MAHKEMESİ :İş Mahkemesi
######
DAVA : Davacı, kıdem, ihbar tazminatı, fazla mesai, EKAT ücret ile ulusal bayram ve genel tatil ücreti alacaklarının ödetilmesine karar verilmesini istemiştir.
Mahkeme, isteği kısmen hüküm altına almıştır.

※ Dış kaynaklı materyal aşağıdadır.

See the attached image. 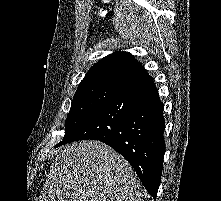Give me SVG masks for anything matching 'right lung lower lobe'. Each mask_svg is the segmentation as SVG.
Masks as SVG:
<instances>
[{"label":"right lung lower lobe","instance_id":"obj_1","mask_svg":"<svg viewBox=\"0 0 221 201\" xmlns=\"http://www.w3.org/2000/svg\"><path fill=\"white\" fill-rule=\"evenodd\" d=\"M164 106L153 79L144 74L119 89L66 141L99 140L120 153L155 199L162 175Z\"/></svg>","mask_w":221,"mask_h":201}]
</instances>
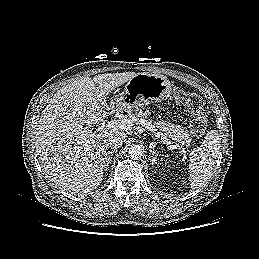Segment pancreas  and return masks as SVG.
<instances>
[{
	"label": "pancreas",
	"instance_id": "cf45deb5",
	"mask_svg": "<svg viewBox=\"0 0 259 259\" xmlns=\"http://www.w3.org/2000/svg\"><path fill=\"white\" fill-rule=\"evenodd\" d=\"M127 116L133 122H141L142 120H146V121L149 120L150 123L152 122V120L148 116L147 111H142V110L135 111L133 113H129ZM152 126L156 127L161 134H164L165 136L183 145L188 146L192 141L188 131H185L184 128L180 125H174L169 121L159 119V120L153 121Z\"/></svg>",
	"mask_w": 259,
	"mask_h": 259
}]
</instances>
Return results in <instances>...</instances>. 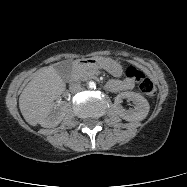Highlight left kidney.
<instances>
[{
    "mask_svg": "<svg viewBox=\"0 0 187 187\" xmlns=\"http://www.w3.org/2000/svg\"><path fill=\"white\" fill-rule=\"evenodd\" d=\"M122 99H129L135 105L133 111H126L122 108ZM117 114L126 121H141L146 118L150 106L148 101L138 93L122 92L117 95L114 102Z\"/></svg>",
    "mask_w": 187,
    "mask_h": 187,
    "instance_id": "1",
    "label": "left kidney"
}]
</instances>
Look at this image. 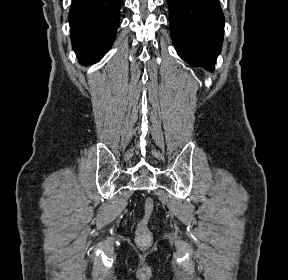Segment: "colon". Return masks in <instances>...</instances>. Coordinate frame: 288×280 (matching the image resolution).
Segmentation results:
<instances>
[{
    "instance_id": "5ec220e1",
    "label": "colon",
    "mask_w": 288,
    "mask_h": 280,
    "mask_svg": "<svg viewBox=\"0 0 288 280\" xmlns=\"http://www.w3.org/2000/svg\"><path fill=\"white\" fill-rule=\"evenodd\" d=\"M155 208V203L153 199L148 198L144 203L143 217L137 225L136 228V241L138 245L146 247L150 245L152 241V234L147 226L148 219L153 213Z\"/></svg>"
}]
</instances>
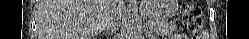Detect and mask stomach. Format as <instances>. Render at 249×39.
Instances as JSON below:
<instances>
[{
	"label": "stomach",
	"instance_id": "obj_1",
	"mask_svg": "<svg viewBox=\"0 0 249 39\" xmlns=\"http://www.w3.org/2000/svg\"><path fill=\"white\" fill-rule=\"evenodd\" d=\"M142 7L150 19L161 21L173 17L178 10L175 0H144Z\"/></svg>",
	"mask_w": 249,
	"mask_h": 39
}]
</instances>
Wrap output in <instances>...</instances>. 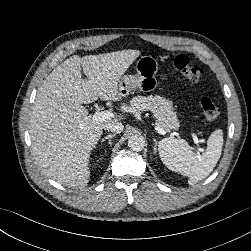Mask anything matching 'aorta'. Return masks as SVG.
I'll use <instances>...</instances> for the list:
<instances>
[{
  "mask_svg": "<svg viewBox=\"0 0 251 251\" xmlns=\"http://www.w3.org/2000/svg\"><path fill=\"white\" fill-rule=\"evenodd\" d=\"M145 146V140L141 135H131L128 139V147L133 151H141Z\"/></svg>",
  "mask_w": 251,
  "mask_h": 251,
  "instance_id": "1",
  "label": "aorta"
}]
</instances>
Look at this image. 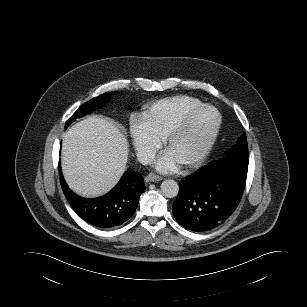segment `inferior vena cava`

Hüküm süresi içinde davalı ... avukatı tarafından temyiz edilmiş olmakla, dava dosyası için Tetkik Hakimi ... tarafından düzenlenen rapor dinlendikten sonra dosya incelendi, gereği konuşulup düşünüldü:
Y A R G I T A Y K A R A R I
Davacı İsteminin Özeti:
Davacı vekili, müvekkilinin elektrik teknisyeni olarak 04.11.2011-02.11.2013 tarihleri arasında aralıksız olarak çalıştığını, müvekkilinin iş sözleşmesinin 4857 sayılı İş Kanunu"nun 19. maddesindeki sözleşmenin usul ve kaidelerine uyulmadan feshedildiğini, müvekkilinin davalı işyerinde işin niteliğinden kaynaklı sürekli fazla mesai yaparak çalıştığını, özel şartnamenin 17,1 maddesine göre yüklenici firmanın personelin ekat proğramı tamamlatacak olduğunu, ekat ücretinin müvekkilinden alındığını ve geri ödenmediğini ileri sürerek kıdem ve ihbar tazminatları ile davacıya ödenmediğini iddia ettiği bir kısım işçilik alacağının davalıdan tahsiline karar verilmesini talep etmiştir.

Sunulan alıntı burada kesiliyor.